La mirada de Marie se paseó fugazmente por los rostros de los cazadores allí reunidos antes de detenerse en su esposo. Bastaba con mirarlo montando sobre su caballo para darse cuenta de que era el más diestro de todos, sosteniendo las riendas con aparente displicencia en su mano izquierda mientras sujetaba con la derecha la ballesta, siempre lista para disparar. Junto al esposo de Marie se hallaba su anfitrión, Konrad von Weilburg, a quien también podía considerarse un gallardo caballero. Ambos eran de estatura media y de hombros anchos y musculosos; sin embargo, mientras que Von Weilburg ya comenzaba a presentar los primeros indicios de una tripa demasiado abultada, Michel seguía manteniendo la cintura delgada y las caderas estrechas de un hombre joven, y su rostro, su ancha frente enmarcada por sus cabellos castaños, sus agudos ojos claros y su fuerte mandíbula le otorgaban un aspecto más enérgico que el de su anfitrión. Konrad von Weilburg no prescindía jamás de sus calzas ajustadas ni de su sayo bordado, ni siquiera para ir de caza. Michel, sin embargo, vestía unos pantalones de montar amplios y cómodos y un sencillo chaleco de cuero sobre una camisa verde. Calzaba unas recias botas y tan solo su birrete engalanado con dos plumas de faisán permitía adivinar que no se trataba de un siervo, sino de un oficial imperial al servicio de un noble señor.

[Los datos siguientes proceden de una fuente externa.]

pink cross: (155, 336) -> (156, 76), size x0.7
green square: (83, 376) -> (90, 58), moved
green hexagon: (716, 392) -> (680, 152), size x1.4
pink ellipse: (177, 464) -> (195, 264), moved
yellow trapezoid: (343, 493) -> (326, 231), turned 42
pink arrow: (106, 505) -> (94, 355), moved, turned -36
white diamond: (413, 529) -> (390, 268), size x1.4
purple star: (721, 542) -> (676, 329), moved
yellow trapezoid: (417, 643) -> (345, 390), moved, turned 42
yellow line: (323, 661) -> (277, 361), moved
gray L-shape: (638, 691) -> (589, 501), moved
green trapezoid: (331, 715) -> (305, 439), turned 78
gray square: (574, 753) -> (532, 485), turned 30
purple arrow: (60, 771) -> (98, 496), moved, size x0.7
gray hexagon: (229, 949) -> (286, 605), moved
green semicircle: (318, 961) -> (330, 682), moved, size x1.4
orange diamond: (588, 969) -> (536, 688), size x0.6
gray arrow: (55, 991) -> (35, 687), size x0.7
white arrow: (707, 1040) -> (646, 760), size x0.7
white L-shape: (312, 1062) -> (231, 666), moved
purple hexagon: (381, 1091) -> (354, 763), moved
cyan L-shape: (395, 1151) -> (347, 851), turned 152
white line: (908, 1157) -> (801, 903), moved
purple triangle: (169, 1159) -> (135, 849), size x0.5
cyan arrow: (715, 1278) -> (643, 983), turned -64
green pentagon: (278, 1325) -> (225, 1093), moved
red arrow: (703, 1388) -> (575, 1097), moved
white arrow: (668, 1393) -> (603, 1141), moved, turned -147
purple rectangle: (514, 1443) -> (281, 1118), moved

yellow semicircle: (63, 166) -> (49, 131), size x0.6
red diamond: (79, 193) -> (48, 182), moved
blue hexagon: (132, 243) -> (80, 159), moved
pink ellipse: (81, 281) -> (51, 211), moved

Michel se percató de la mirada de Marie, ya que se giró agitando orgullosamente la ballesta y regalándole una sonrisa enamorada antes de espolear a su caballo y desaparecer entre el follaje del bosque, repleto de colores otoñales. Marie recordó entonces aquel día —hacía ya diez años— en que había sido desposada con su amigo de la infancia. Ese «sí, quiero» por el que ni siquiera le habían preguntado durante la ceremonia en el monasterio de la isla lo pronunciaría sin pensárselo si fuese necesario, pues no era capaz de imaginar mayor felicidad que la compartida a su lado durante esos diez años.

Irmingard von Weilburg guio a su yegua negra hasta ponerse a la par de la de Marie y le hizo un guiño cómplice.

—Realmente podemos estar más que satisfechas con nuestros esposos. Ambos son muy apuestos y de carácter muy afable, y en lo que respecta a nuestras noches, con mi Konrad no podría haber corrido mejor suerte. Pero venid conmigo, regresemos al punto de reunión. A mí me desagrada disparar a los animales tanto como a vos; a mi entender, la caza es asunto de hombres, al igual que la guerra. Además, me apetece un trago de vino aromático, aunque dudo de que sea tan delicioso como el que nos ofrecisteis el año pasado —comentó, relamiéndose al recordarlo.

Marie sonrió.

—Oh, sí. Realmente era muy bueno. La mezcla de hierbas la hizo mi amiga Hiltrud, la dueña de la granja de cabras. Conoce los secretos de muchas plantas y sabe cuáles sirven para curar enfermedades y cuáles poseen un exquisito sabor.